(Saved data entries)

───

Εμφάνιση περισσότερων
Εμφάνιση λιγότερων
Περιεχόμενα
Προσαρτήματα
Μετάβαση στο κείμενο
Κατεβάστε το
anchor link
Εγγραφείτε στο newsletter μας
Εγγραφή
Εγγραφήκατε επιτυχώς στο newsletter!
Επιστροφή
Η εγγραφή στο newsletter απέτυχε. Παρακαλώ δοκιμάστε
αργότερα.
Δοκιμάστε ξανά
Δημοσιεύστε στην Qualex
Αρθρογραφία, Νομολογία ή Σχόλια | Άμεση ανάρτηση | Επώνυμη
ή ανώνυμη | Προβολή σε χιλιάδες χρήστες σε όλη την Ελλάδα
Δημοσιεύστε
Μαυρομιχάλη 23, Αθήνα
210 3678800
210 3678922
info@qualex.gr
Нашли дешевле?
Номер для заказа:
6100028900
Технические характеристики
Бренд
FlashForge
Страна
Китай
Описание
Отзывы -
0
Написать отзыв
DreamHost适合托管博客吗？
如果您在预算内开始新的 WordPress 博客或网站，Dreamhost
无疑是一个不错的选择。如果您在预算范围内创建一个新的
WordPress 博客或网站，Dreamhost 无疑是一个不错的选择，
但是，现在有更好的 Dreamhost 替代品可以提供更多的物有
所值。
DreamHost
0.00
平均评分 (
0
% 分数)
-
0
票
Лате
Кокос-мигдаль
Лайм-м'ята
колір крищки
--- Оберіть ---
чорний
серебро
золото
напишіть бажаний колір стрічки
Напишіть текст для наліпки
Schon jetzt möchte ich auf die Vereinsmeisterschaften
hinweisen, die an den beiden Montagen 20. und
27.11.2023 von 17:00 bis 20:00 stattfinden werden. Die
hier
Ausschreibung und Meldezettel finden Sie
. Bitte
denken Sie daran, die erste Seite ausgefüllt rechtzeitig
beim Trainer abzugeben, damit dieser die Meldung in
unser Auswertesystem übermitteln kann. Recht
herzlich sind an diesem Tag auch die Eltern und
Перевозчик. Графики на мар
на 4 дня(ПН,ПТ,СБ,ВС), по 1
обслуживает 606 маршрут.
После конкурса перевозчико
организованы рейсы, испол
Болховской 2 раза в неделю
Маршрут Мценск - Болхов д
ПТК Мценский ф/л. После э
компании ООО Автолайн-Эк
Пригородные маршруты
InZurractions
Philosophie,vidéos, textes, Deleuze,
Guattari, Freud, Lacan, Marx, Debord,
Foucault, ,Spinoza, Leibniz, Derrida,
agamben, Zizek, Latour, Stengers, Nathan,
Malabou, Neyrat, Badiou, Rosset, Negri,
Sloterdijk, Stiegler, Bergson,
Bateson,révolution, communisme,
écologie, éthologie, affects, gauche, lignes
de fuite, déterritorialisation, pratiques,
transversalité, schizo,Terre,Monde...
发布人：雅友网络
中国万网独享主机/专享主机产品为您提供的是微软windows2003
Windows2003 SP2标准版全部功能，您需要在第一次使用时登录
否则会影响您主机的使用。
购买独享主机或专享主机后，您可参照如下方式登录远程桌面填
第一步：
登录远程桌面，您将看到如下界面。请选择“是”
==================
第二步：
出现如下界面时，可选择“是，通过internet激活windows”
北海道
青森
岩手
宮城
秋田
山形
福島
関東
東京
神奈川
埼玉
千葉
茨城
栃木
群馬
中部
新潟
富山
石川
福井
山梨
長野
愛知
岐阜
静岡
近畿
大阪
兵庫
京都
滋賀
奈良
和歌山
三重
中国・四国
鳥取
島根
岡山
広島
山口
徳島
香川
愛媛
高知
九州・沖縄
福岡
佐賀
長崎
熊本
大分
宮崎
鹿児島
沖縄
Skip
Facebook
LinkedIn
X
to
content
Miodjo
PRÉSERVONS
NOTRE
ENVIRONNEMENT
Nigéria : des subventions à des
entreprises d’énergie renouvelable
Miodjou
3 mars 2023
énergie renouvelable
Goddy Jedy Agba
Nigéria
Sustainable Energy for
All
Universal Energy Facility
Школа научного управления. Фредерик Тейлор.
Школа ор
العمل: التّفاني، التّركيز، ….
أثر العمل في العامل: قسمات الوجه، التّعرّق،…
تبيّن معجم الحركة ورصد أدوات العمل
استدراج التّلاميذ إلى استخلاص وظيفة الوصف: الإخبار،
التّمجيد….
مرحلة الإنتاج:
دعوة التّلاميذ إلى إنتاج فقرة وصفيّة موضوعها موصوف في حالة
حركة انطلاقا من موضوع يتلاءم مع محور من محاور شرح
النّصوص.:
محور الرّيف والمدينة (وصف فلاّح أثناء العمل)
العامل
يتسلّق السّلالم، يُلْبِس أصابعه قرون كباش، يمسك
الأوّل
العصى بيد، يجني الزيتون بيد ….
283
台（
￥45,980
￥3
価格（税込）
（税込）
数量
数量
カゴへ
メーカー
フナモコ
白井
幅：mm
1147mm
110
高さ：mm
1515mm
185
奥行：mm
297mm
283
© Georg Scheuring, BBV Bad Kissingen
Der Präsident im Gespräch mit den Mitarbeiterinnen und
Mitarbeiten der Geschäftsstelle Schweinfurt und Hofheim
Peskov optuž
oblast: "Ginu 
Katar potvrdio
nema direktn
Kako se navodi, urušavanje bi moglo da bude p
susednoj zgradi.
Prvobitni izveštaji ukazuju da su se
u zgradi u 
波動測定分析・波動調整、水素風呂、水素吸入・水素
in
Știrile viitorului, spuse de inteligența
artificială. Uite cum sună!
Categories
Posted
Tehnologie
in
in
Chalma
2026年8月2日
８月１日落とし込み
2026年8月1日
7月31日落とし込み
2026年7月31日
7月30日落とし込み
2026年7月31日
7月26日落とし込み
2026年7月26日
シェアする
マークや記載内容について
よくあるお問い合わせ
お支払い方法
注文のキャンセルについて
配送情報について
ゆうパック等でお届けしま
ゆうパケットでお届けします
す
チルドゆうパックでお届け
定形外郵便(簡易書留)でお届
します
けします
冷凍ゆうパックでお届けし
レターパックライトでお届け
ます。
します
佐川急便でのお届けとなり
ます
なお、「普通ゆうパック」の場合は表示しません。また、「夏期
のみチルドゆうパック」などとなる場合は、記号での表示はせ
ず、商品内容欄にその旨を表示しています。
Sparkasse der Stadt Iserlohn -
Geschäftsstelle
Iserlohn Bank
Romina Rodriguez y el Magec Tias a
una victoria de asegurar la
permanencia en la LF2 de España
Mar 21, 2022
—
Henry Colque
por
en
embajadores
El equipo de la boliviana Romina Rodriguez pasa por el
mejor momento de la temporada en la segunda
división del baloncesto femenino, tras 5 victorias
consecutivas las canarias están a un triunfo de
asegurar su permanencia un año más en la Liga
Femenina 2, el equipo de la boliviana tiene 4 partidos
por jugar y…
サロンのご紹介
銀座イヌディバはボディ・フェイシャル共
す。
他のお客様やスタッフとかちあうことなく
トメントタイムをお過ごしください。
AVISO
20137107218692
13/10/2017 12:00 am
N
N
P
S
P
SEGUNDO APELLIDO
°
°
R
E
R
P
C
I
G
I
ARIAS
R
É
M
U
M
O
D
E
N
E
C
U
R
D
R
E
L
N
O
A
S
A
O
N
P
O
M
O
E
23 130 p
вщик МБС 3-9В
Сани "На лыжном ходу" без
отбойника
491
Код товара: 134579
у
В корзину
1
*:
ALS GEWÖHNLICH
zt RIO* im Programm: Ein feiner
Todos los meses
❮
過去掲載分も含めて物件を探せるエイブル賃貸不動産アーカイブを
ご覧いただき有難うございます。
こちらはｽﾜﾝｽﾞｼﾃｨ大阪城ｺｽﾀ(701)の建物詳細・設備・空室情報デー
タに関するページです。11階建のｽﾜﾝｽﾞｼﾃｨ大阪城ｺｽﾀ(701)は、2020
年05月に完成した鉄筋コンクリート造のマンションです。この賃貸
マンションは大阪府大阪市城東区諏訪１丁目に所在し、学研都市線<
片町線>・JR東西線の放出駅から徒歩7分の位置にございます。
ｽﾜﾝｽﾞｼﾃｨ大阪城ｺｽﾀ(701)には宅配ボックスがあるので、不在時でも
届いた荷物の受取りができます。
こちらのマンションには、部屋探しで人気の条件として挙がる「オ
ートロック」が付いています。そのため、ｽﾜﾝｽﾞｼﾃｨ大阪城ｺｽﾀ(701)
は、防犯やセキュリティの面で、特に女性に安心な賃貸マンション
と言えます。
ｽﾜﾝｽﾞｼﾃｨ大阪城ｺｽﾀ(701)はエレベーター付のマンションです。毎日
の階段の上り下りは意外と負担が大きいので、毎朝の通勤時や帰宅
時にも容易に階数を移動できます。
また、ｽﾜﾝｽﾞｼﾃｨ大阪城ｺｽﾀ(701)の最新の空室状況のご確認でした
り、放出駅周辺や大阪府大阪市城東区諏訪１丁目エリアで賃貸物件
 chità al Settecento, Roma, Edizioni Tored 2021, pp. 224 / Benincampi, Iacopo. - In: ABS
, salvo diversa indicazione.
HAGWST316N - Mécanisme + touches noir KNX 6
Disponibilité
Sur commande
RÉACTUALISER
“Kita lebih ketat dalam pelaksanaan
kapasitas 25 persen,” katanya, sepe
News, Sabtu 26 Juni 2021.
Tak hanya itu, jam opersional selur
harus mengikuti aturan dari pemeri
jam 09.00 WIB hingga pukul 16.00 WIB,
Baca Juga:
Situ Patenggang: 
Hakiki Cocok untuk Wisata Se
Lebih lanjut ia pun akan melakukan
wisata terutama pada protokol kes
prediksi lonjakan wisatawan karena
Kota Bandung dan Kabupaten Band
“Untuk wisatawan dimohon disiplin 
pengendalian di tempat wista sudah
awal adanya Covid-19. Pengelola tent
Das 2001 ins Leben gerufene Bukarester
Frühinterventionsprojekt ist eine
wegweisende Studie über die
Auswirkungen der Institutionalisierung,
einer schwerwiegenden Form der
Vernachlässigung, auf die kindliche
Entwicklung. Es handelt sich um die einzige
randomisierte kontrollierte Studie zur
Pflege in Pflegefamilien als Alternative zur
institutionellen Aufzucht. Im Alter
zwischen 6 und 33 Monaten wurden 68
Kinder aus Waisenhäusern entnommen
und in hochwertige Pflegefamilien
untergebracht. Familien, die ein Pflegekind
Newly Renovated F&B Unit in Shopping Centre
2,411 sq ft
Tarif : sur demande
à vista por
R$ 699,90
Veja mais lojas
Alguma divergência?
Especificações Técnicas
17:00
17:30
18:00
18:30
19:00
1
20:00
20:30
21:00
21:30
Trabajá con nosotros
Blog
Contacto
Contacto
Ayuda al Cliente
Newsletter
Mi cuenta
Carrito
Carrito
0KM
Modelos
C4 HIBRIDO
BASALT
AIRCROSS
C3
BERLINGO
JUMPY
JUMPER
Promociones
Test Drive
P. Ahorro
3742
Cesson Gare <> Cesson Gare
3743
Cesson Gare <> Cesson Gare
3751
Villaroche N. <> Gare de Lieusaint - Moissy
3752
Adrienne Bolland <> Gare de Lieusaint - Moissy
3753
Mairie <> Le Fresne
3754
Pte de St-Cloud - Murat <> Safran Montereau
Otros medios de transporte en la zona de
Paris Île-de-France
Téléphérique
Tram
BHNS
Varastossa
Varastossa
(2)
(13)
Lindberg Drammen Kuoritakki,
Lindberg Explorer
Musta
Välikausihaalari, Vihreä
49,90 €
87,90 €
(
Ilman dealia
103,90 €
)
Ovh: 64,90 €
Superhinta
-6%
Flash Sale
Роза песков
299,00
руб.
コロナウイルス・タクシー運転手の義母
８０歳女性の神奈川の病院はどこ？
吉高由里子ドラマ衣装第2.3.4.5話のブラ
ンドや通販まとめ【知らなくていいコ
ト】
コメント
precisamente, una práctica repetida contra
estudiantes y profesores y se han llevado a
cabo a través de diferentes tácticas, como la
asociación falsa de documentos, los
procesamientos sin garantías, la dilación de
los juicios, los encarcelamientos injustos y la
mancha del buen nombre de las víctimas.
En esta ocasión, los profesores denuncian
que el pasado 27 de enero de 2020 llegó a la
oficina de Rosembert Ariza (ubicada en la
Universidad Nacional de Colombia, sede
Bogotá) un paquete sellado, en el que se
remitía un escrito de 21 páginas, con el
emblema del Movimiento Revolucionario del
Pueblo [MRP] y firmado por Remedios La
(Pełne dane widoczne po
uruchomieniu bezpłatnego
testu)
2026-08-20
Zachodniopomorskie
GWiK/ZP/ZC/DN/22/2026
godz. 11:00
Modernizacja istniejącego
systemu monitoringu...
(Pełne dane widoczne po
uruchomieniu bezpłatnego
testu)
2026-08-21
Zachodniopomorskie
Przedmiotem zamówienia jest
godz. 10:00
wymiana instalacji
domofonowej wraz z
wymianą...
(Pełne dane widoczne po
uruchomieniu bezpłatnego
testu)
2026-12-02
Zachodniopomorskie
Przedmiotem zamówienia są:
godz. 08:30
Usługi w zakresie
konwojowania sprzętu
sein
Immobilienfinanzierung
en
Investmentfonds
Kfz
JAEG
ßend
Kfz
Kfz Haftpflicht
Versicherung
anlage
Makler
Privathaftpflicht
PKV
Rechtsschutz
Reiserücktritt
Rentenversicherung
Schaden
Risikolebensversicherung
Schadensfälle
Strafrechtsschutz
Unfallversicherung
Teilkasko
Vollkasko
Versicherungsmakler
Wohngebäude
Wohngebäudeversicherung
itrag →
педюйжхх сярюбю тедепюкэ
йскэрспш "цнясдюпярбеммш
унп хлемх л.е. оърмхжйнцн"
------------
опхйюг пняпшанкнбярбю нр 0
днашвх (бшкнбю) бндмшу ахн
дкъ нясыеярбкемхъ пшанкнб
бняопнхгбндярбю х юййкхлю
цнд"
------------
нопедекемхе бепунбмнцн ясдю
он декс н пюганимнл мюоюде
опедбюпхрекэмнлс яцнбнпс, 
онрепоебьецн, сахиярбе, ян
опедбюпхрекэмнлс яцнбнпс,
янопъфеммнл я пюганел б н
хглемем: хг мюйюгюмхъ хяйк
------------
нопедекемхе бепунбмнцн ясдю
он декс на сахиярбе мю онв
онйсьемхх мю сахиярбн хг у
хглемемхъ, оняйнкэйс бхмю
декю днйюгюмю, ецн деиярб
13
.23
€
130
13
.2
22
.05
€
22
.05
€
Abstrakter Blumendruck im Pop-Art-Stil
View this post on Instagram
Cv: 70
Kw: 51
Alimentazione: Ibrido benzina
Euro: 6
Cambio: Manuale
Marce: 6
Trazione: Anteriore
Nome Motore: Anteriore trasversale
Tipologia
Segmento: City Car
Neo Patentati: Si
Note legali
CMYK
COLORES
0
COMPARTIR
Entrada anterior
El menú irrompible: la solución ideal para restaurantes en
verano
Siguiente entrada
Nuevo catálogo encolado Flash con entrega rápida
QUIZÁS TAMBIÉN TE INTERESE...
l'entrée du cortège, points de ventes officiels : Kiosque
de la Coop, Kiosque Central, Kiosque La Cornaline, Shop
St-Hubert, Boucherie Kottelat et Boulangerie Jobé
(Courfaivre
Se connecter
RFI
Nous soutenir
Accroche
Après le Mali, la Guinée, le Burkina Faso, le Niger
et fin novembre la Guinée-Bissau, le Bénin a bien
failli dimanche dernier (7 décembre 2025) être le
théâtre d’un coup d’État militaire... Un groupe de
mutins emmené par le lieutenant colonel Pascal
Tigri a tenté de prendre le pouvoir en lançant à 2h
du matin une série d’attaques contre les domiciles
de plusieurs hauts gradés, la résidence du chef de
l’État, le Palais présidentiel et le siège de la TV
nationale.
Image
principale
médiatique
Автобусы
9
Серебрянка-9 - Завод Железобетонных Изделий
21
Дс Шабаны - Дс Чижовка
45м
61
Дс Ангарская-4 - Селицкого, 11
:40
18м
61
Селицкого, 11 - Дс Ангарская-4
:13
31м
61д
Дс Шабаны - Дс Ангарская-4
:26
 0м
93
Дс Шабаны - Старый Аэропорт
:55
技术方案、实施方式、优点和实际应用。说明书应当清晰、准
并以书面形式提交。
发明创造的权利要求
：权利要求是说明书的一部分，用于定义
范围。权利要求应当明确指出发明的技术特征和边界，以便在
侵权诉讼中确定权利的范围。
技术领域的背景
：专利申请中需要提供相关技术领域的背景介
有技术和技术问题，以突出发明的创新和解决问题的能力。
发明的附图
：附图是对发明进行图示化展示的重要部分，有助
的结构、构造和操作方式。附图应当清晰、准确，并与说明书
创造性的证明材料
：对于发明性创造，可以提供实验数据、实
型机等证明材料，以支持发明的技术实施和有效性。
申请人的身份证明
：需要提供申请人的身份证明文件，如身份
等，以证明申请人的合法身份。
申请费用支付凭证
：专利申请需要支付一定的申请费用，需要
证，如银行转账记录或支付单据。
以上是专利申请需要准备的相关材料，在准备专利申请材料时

───

## Required action
Throughout the records above, find the lines in which the word "Przedmiotem" appears and return them.

## Response area
Przedmiotem zamówienia jest
Przedmiotem zamówienia są:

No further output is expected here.